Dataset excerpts
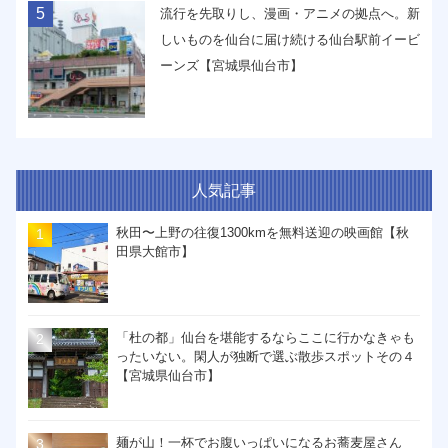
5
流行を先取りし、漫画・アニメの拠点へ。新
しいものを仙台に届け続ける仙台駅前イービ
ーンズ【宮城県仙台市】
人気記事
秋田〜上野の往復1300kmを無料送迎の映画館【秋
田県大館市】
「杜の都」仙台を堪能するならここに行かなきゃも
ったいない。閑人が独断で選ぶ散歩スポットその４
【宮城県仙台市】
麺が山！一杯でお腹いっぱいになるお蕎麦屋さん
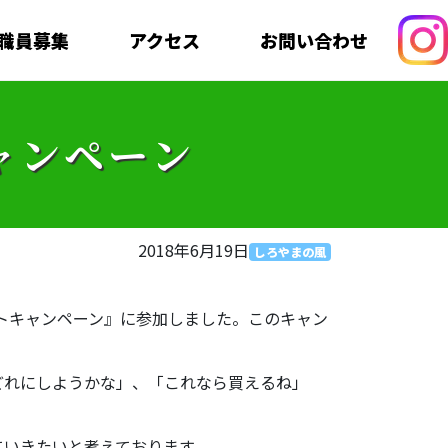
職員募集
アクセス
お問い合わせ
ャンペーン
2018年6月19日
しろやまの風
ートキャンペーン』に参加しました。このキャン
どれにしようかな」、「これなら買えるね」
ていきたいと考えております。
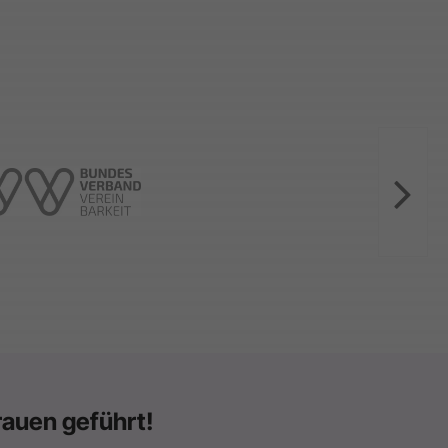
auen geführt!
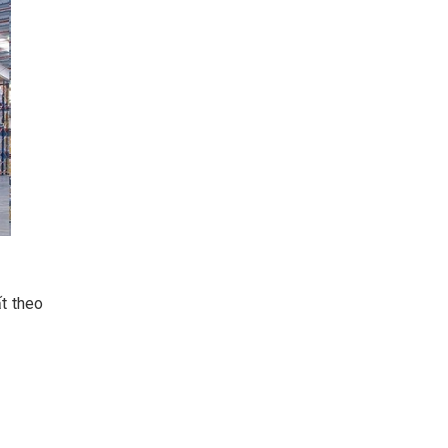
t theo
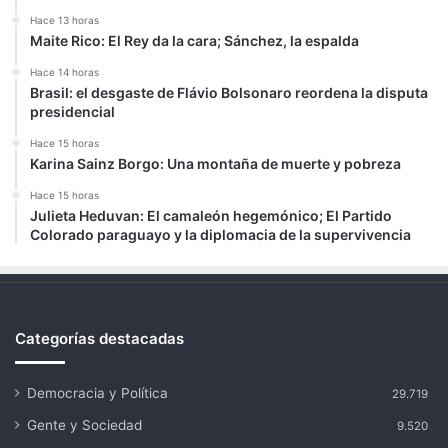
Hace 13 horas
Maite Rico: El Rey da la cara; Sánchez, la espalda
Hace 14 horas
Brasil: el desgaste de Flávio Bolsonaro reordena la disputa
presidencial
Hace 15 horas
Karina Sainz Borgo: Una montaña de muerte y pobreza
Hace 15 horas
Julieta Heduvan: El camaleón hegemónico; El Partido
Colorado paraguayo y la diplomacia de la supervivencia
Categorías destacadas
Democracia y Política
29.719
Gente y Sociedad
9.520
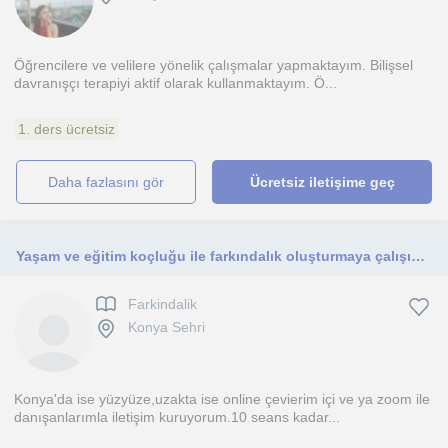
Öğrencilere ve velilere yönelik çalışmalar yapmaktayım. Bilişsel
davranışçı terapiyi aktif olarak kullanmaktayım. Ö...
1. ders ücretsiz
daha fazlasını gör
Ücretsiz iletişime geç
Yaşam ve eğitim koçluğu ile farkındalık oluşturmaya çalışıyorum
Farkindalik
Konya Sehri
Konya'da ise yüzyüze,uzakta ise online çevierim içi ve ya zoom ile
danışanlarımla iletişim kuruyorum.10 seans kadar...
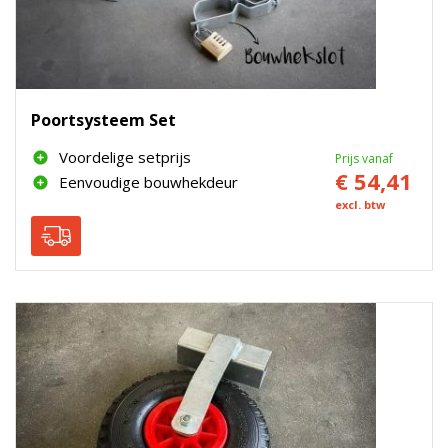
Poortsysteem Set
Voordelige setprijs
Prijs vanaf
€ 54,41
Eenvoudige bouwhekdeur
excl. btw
* * *
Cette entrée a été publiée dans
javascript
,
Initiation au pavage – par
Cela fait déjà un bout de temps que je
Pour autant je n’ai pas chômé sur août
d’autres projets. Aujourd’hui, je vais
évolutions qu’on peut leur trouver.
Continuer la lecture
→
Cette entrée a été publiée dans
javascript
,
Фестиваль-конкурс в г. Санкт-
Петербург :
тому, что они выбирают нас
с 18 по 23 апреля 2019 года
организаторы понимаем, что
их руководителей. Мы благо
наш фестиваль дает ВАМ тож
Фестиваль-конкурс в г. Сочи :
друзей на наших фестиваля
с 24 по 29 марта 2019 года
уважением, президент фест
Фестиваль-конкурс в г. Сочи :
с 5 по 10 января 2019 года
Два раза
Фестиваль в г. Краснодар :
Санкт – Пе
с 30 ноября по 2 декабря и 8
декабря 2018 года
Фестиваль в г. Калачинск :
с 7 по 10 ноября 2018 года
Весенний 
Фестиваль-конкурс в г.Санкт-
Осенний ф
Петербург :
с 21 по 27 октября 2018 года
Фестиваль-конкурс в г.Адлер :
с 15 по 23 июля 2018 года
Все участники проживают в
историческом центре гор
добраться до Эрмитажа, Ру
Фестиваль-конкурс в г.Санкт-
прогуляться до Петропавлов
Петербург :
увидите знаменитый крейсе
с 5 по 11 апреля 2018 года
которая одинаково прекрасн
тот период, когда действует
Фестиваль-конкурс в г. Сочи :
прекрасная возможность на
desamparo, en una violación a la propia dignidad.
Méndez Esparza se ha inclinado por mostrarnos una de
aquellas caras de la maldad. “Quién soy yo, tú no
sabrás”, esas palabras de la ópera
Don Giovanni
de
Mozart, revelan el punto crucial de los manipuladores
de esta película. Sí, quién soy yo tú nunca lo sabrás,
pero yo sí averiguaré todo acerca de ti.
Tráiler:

## [Required work]
For the entries above, count the lines that contain the string "года", and state that number without further comment.

## [Result]
8